ASSIGNMENT — A verbatim repeat of the lines below is required, with the pictures removed.

Stored entries
•••
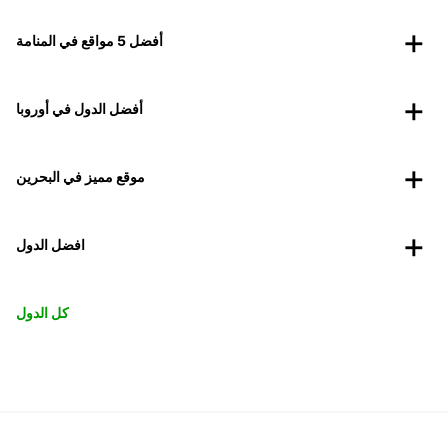
أفضل 5 مواقع في المنامة
أفضل الدول في أوروبا
موقع مميز في البحرين
افضل الدول
كل الدول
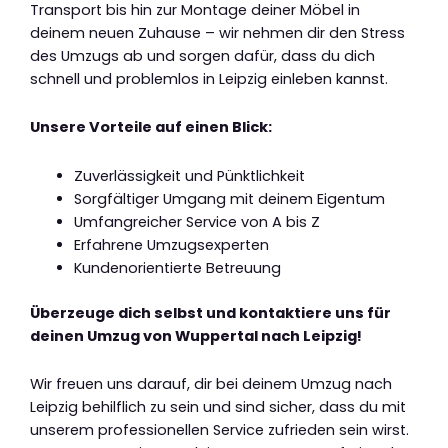
Transport bis hin zur Montage deiner Möbel in
deinem neuen Zuhause – wir nehmen dir den Stress
des Umzugs ab und sorgen dafür, dass du dich
schnell und problemlos in Leipzig einleben kannst.
Unsere Vorteile auf einen Blick:
Zuverlässigkeit und Pünktlichkeit
Sorgfältiger Umgang mit deinem Eigentum
Umfangreicher Service von A bis Z
Erfahrene Umzugsexperten
Kundenorientierte Betreuung
Überzeuge dich selbst und kontaktiere uns für
deinen Umzug von Wuppertal nach Leipzig!
Wir freuen uns darauf, dir bei deinem Umzug nach
Leipzig behilflich zu sein und sind sicher, dass du mit
unserem professionellen Service zufrieden sein wirst.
•••
TASK RESULT —
أفضل 5 مواقع في المنامة
أفضل الدول في أوروبا
موقع مميز في البحرين
افضل الدول
كل الدول
Transport bis hin zur Montage deiner Möbel in
deinem neuen Zuhause – wir nehmen dir den Stress
des Umzugs ab und sorgen dafür, dass du dich
schnell und problemlos in Leipzig einleben kannst.
Unsere Vorteile auf einen Blick:
Zuverlässigkeit und Pünktlichkeit
Sorgfältiger Umgang mit deinem Eigentum
Umfangreicher Service von A bis Z
Erfahrene Umzugsexperten
Kundenorientierte Betreuung
Überzeuge dich selbst und kontaktiere uns für
deinen Umzug von Wuppertal nach Leipzig!
Wir freuen uns darauf, dir bei deinem Umzug nach
Leipzig behilflich zu sein und sind sicher, dass du mit
unserem professionellen Service zufrieden sein wirst.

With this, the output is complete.